Cells in mammals are less responsive to environmental changes compared with plants. Yet, we may find an equivalent of chromocenter re-formation in cell differentiation during major developmental switches. For example, following the fertilization of the mouse egg there is a dynamic reorganization of heterochromatin domains with complete absence of chromocenters. The changed configuration involves the major and minor satellite repeats, which map to the pericentromere and centromere region, respectively (Probst et al., 2007). Re-formation of chromocenters starts in the two-cell stage embryo. Intriguingly, recondensation of the pericentric heterochromatin is associated with transcriptional activity of the major satellite repeats (Probst et al., 2010). Moreover, transcription of the repeats occurs exactly when chromocenters are being formed and are essential for proper development of the mouse embryo.
Conclusions and perspectives
Eukaryotic organisms have their genetic and epigenetic information stored in a polymer construction of nucleosomes that is continuously meeting numerous different protein complexes.
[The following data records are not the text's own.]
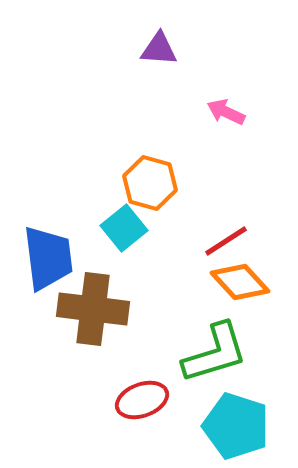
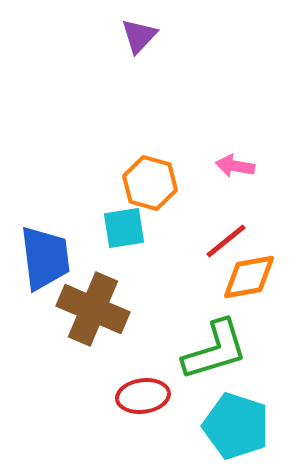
purple triangle: moved 20 px left, 13 px up; rotated 51 degrees counterclockwise
pink arrow: moved 9 px right, 54 px down; rotated 15 degrees counterclockwise
cyan square: rotated 30 degrees clockwise
red line: rotated 6 degrees counterclockwise
blue trapezoid: moved 3 px left
orange diamond: moved 9 px right, 5 px up; rotated 58 degrees counterclockwise
brown cross: rotated 16 degrees clockwise
green L-shape: moved 3 px up
red ellipse: moved 1 px right, 4 px up; rotated 12 degrees clockwise
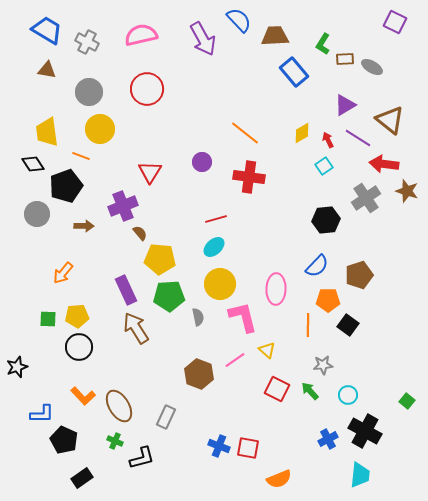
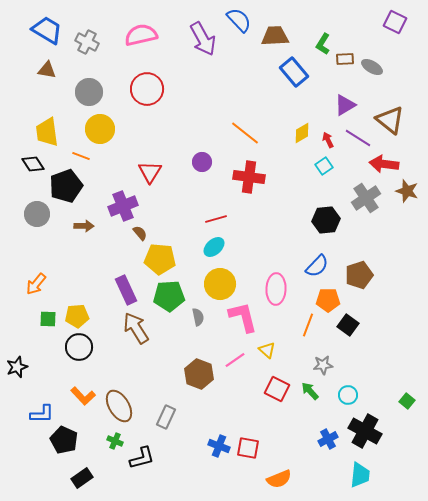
orange arrow at (63, 273): moved 27 px left, 11 px down
orange line at (308, 325): rotated 20 degrees clockwise
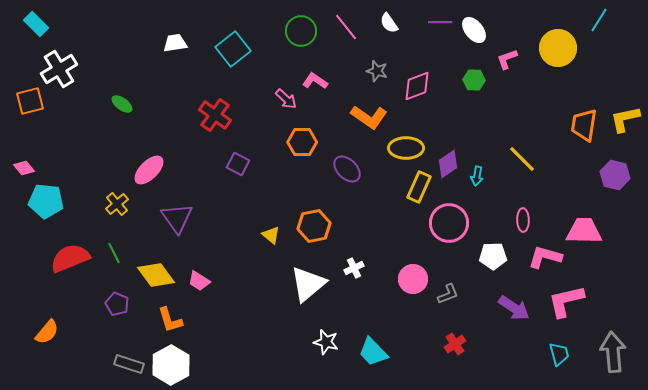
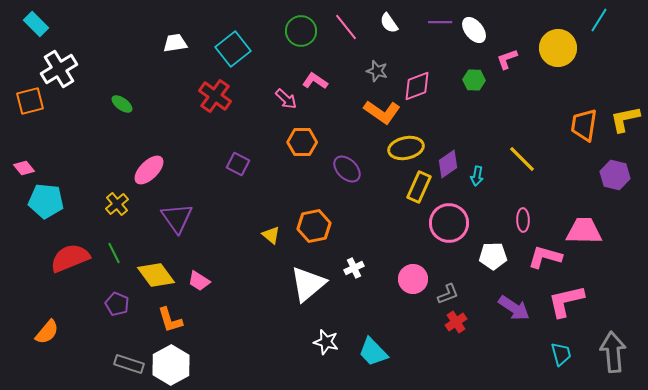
red cross at (215, 115): moved 19 px up
orange L-shape at (369, 117): moved 13 px right, 5 px up
yellow ellipse at (406, 148): rotated 12 degrees counterclockwise
red cross at (455, 344): moved 1 px right, 22 px up
cyan trapezoid at (559, 354): moved 2 px right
These interact with the genomic sequence to protect, repair and replicate the DNA or to retrieve the correct information at the proper time and in the right place. The basic components such as histones, chromatin modifiers and other chromatin proteins are highly conserved among all eukaryotes. The same holds true for the molecular mechanisms that rule the accessibility of the DNA sequence. This is exemplified by the nucleosome structure, nucleosome positioning and higher-order folding patterns of chromatin such as loop formation, but also the nucleosome-controlled DNA methylation in Arabidopsis and human cells.
The precise biological meaning of large-scale chromatin decompaction in plants remains to be elucidated, but is probably related to the reorganization of chromatin and the rearrangement of DNA accessibility in response to a developmental switch or a stress situation. Since plants are sessile organisms and cannot escape from changing environmental conditions they must respond in a rapid and adequate way via the nuclear program. Chromatin decondensation may be part of the mechanism that facilitates such a response.
Differences in nuclear organization of chromosomes between organisms are determined by genomic sequence, but also by genome size and the distribution of repeats and genes along the linear sequence. Chromatin is highly dynamic at different levels of organization. How the different configurations, such as loop structures, relate with genome activity is currently being investigated with different techniques. The development of chromatin immunoprecipitation sequencing (ChIP-seq), 3C and related methods, in combination with massive parallel sequencing technology enables us to analyse at a genome-wide scale chromatin profiles, long-range chromatin interactions and chromosome folding patterns in large-genome organisms (Lieberman-Aiden et al., 2009). The huge datasets require extensive bioinformatic tools in order to efficiently transform data into information and subsequently into models in order to fully understand the structure–function relation of chromosomes.
We wish to acknowledge Dóra Szinay, Xianwen Ji, Laksana Kantama, Penka Pavlova and Federico Tessadori for providing the images of barley, tomato, rice and Arabidopsis.